Jonathan Wright <jonathan.wri...@arm.com> writes:
> diff --git a/gcc/config/aarch64/aarch64-simd.md 
> b/gcc/config/aarch64/aarch64-simd.md
> index 
> 74890989cb3045798bf8d0241467eaaf72238297..c4558da7c0f9228ccc5fa2b9c87e8b4690860b47
>  100644
> --- a/gcc/config/aarch64/aarch64-simd.md
> +++ b/gcc/config/aarch64/aarch64-simd.md
> @@ -2092,14 +2092,14 @@
>  
>  (define_insn "aarch64_<su>mlal_hi_n<mode>_insn"
>    [(set (match_operand:<VWIDE> 0 "register_operand" "=w")
> -        (plus:<VWIDE>
> -          (mult:<VWIDE>
> -              (ANY_EXTEND:<VWIDE> (vec_select:<VHALF>
> -                 (match_operand:VQ_HSI 2 "register_operand" "w")
> -                 (match_operand:VQ_HSI 3 "vect_par_cnst_hi_half" "")))
> -              (ANY_EXTEND:<VWIDE> (vec_duplicate:<VCOND>
> -                    (match_operand:<VEL> 4 "register_operand" "<h_con>"))))
> -          (match_operand:<VWIDE> 1 "register_operand" "0")))]
> +     (plus:<VWIDE>
> +       (mult:<VWIDE>
> +           (ANY_EXTEND:<VWIDE> (vec_select:<VHALF>
> +              (match_operand:VQ_HSI 2 "register_operand" "w")
> +              (match_operand:VQ_HSI 3 "vect_par_cnst_hi_half" "")))
> +              (vec_duplicate:<VWIDE> (ANY_EXTEND:<VWIDE_S>
> +              (match_operand:<VEL> 4 "register_operand" "<h_con>"))))
> +       (match_operand:<VWIDE> 1 "register_operand" "0")))]
>    "TARGET_SIMD"
>    "<su>mlal2\t%0.<Vwtype>, %2.<Vtype>, %4.<Vetype>[0]"
>    [(set_attr "type" "neon_mla_<Vetype>_long")]
> @@ -2167,14 +2167,14 @@
>  
>  (define_insn "aarch64_<su>mlsl_hi_n<mode>_insn"
>    [(set (match_operand:<VWIDE> 0 "register_operand" "=w")
> -        (minus:<VWIDE>
> -          (match_operand:<VWIDE> 1 "register_operand" "0")
> -          (mult:<VWIDE>
> -            (ANY_EXTEND:<VWIDE> (vec_select:<VHALF>
> -              (match_operand:VQ_HSI 2 "register_operand" "w")
> -              (match_operand:VQ_HSI 3 "vect_par_cnst_hi_half" "")))
> -            (ANY_EXTEND:<VWIDE> (vec_duplicate:<VCOND>
> -                 (match_operand:<VEL> 4 "register_operand" "<h_con>"))))))]
> +     (minus:<VWIDE>
> +       (match_operand:<VWIDE> 1 "register_operand" "0")
> +       (mult:<VWIDE>
> +         (ANY_EXTEND:<VWIDE> (vec_select:<VHALF>
> +           (match_operand:VQ_HSI 2 "register_operand" "w")
> +           (match_operand:VQ_HSI 3 "vect_par_cnst_hi_half" "")))
> +         (vec_duplicate:<VWIDE> (ANY_EXTEND:<VWIDE_S>
> +           (match_operand:<VEL> 4 "register_operand" "<h_con>"))))))]
>    "TARGET_SIMD"
>    "<su>mlsl2\t%0.<Vwtype>, %2.<Vtype>, %4.<Vetype>[0]"
>    [(set_attr "type" "neon_mla_<Vetype>_long")]

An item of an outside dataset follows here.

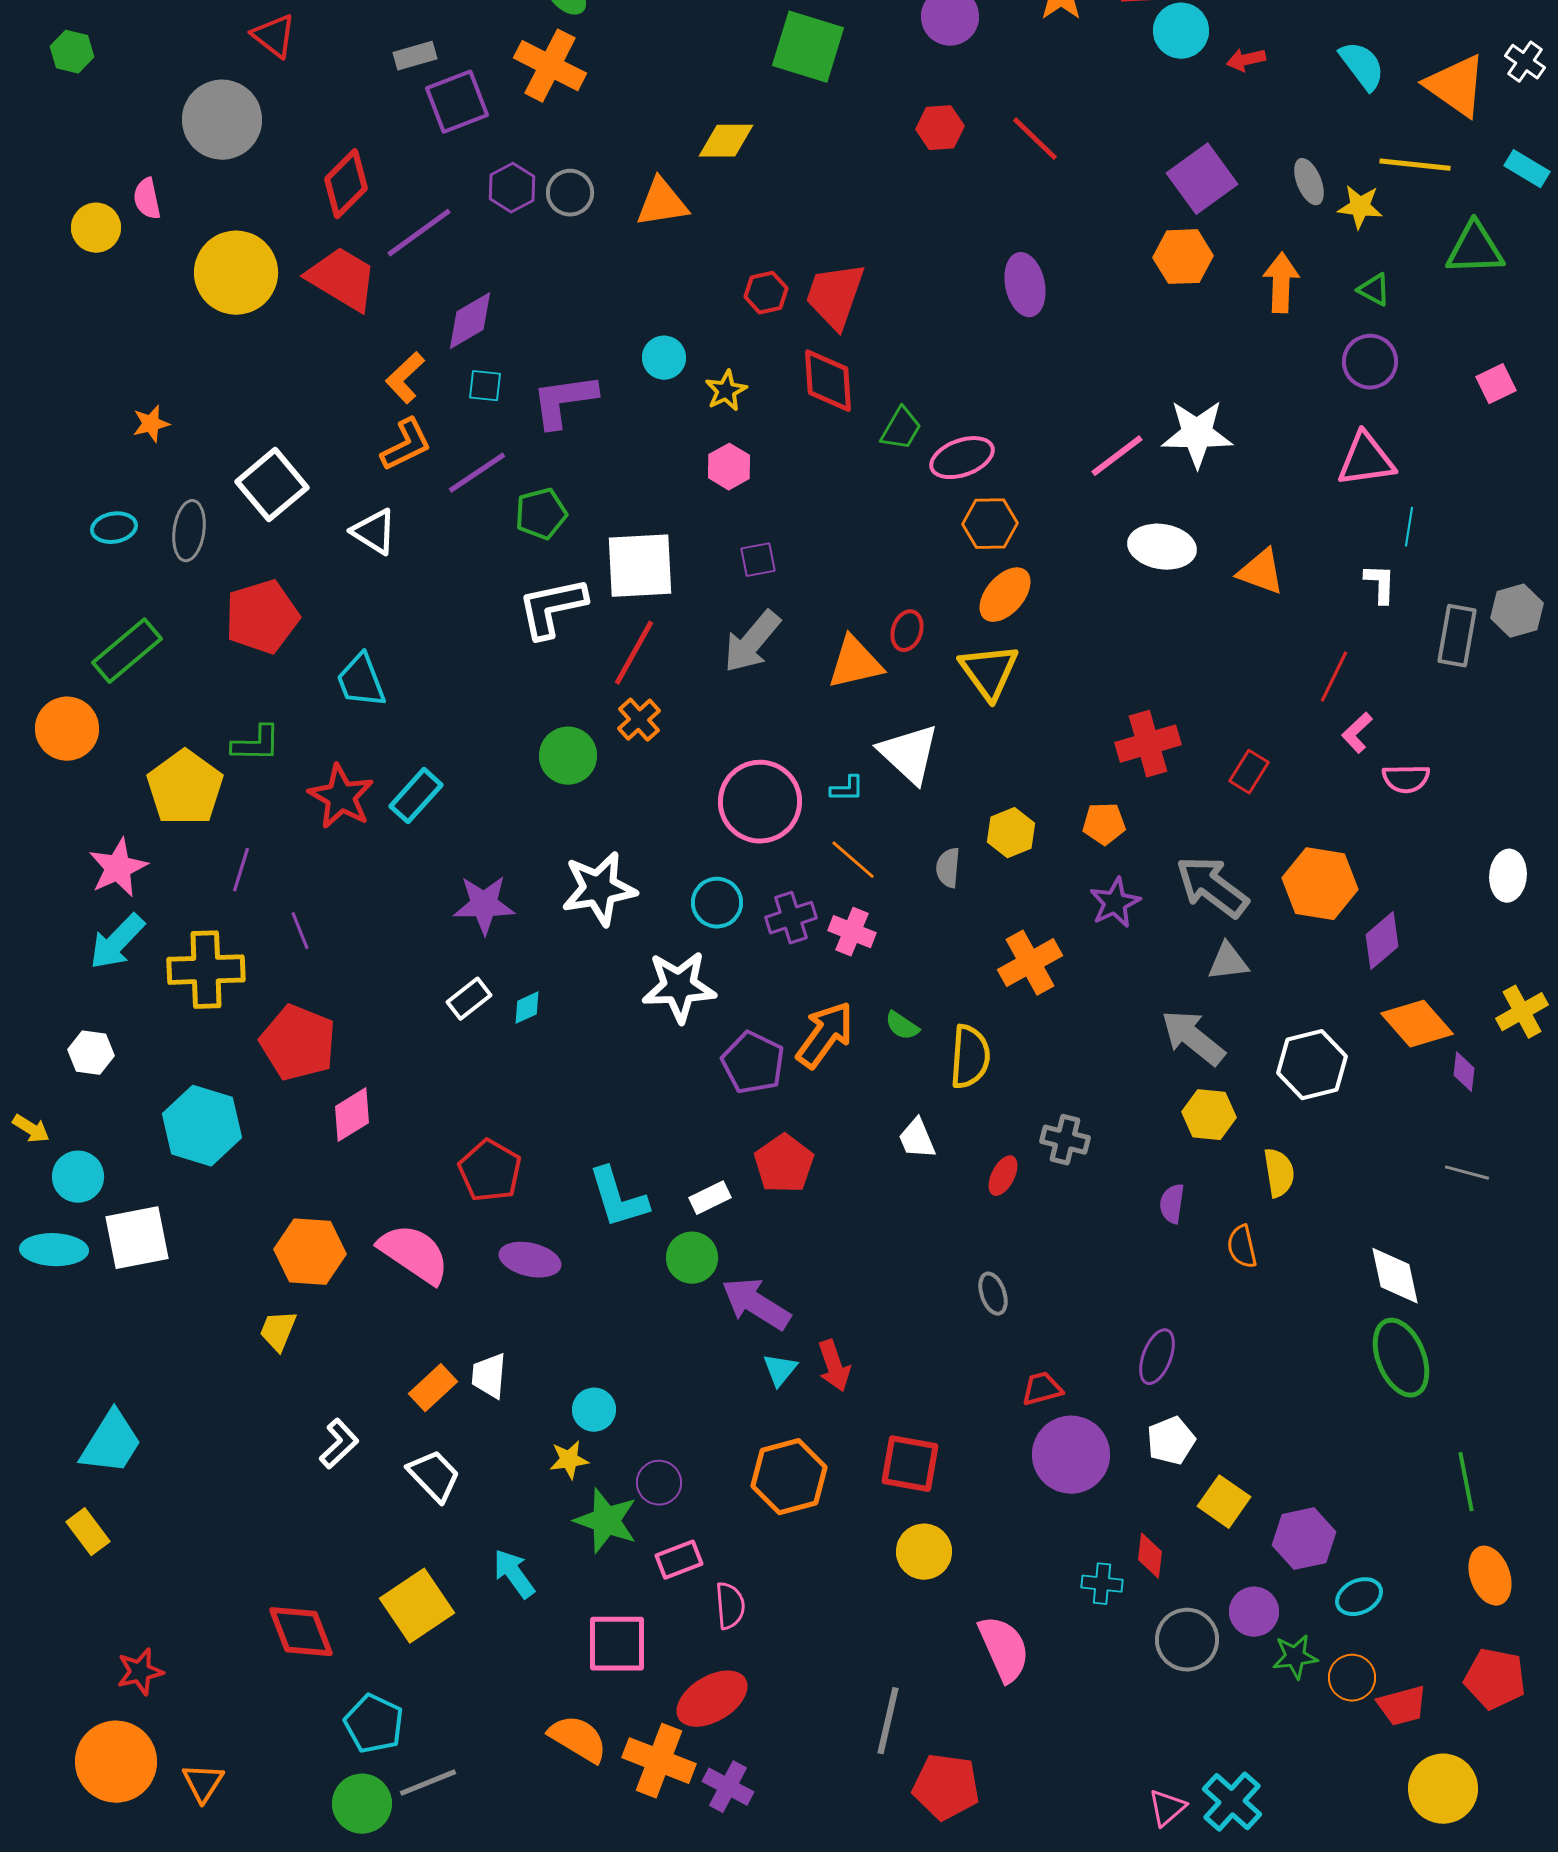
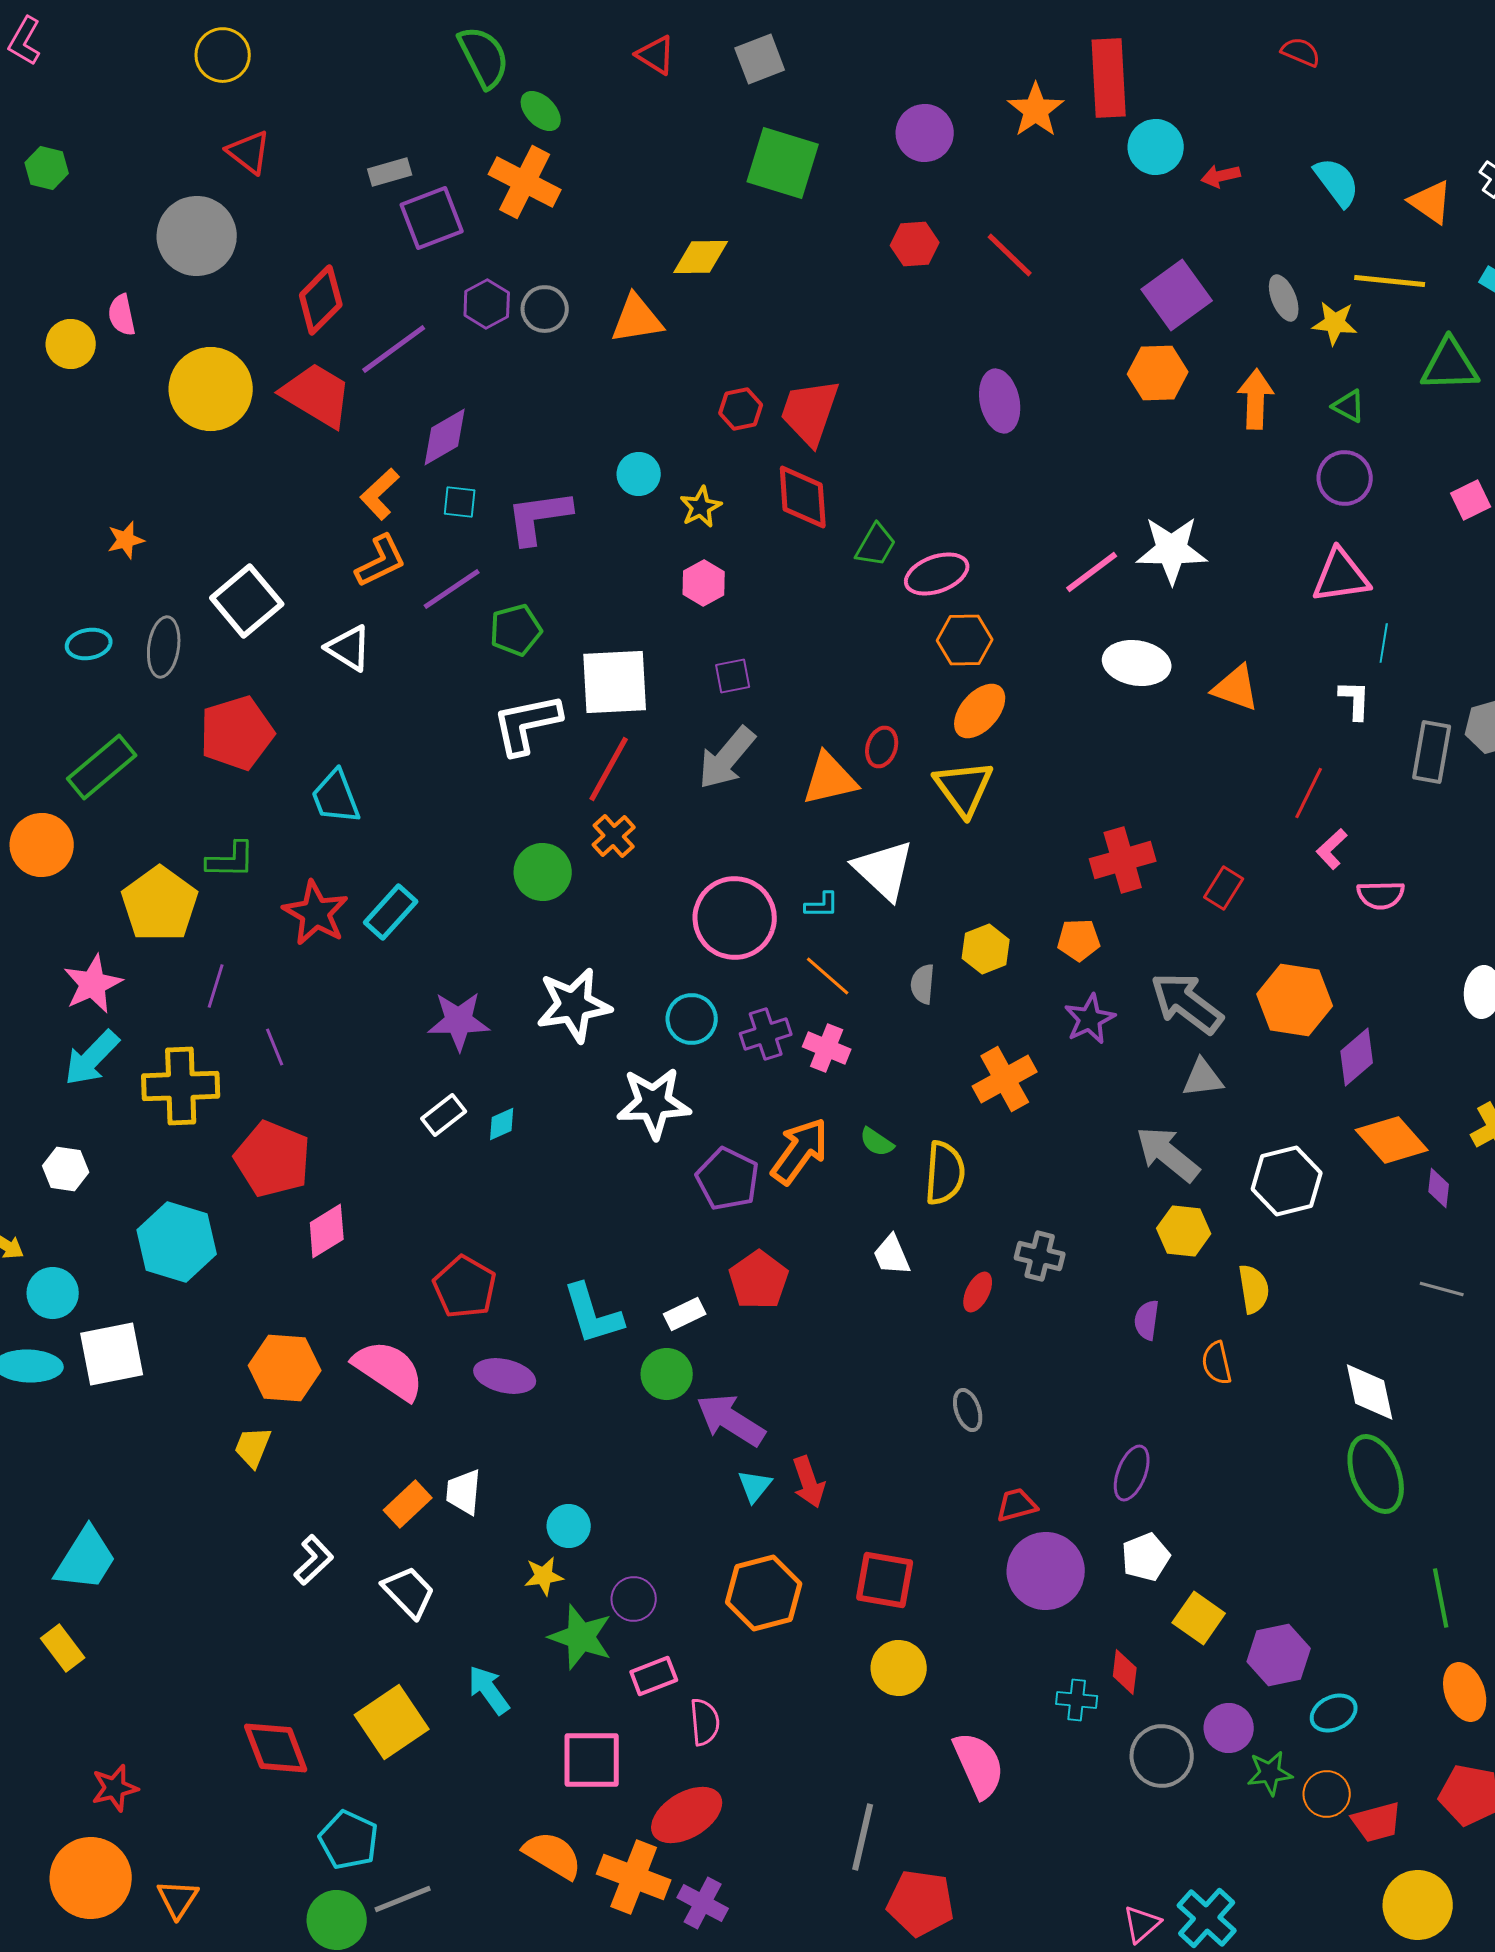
orange triangle: (1456, 86) -> (1431, 202), size x0.7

Would be good for these patterns to use the one-operator-per-line style too.

> @@ -2560,7 +2568,7 @@
>           (ANY_EXTEND:<VWIDE> (vec_select:<VHALF>
>             (match_operand:VQ_HSI 2 "register_operand" "w")
>             (match_operand:VQ_HSI 3 "vect_par_cnst_hi_half" "")))
> -         (ANY_EXTEND:<VWIDE> (vec_duplicate:<VHALF>
> +         (vec_duplicate:<VWIDE> (ANY_EXTEND:<VWIDE_S>
>             (vec_select:<VEL>
>               (match_operand:<VCOND> 4 "register_operand" "<vwx>")
>               (parallel [(match_operand:SI 5 "immediate_operand" "i")]))))

Same here.

> diff --git a/gcc/simplify-rtx.c b/gcc/simplify-rtx.c
> index 
> 2d169d3f9f70c85d396adaed124b6c52aca98f07..fc3701698a616727b6ef22f648b283e7d3821b24
>  100644
> --- a/gcc/simplify-rtx.c
> +++ b/gcc/simplify-rtx.c
> @@ -1731,8 +1731,12 @@ simplify_context::simplify_unary_operation_1 (rtx_code 
> code, machine_mode mode,
>  
>        The first might be done entirely in vector registers while the
>        second might need a move between register files.  */
> -      temp = simplify_unary_operation (code, GET_MODE_INNER (mode),
> -                                    elt, GET_MODE_INNER (GET_MODE (op)));
> +      if (code == SIGN_EXTEND || code == ZERO_EXTEND)
> +     temp = simplify_gen_unary (code, GET_MODE_INNER (mode),
> +                                elt, GET_MODE_INNER (GET_MODE (op)));
> +      else
> +     temp = simplify_unary_operation (code, GET_MODE_INNER (mode),
> +                                      elt, GET_MODE_INNER (GET_MODE (op)));
>        if (temp)
>       return gen_vec_duplicate (mode, temp);
>      }

I guess the comment:

      /* Try applying the operator to ELT and see if that simplifies.
         We can duplicate the result if so.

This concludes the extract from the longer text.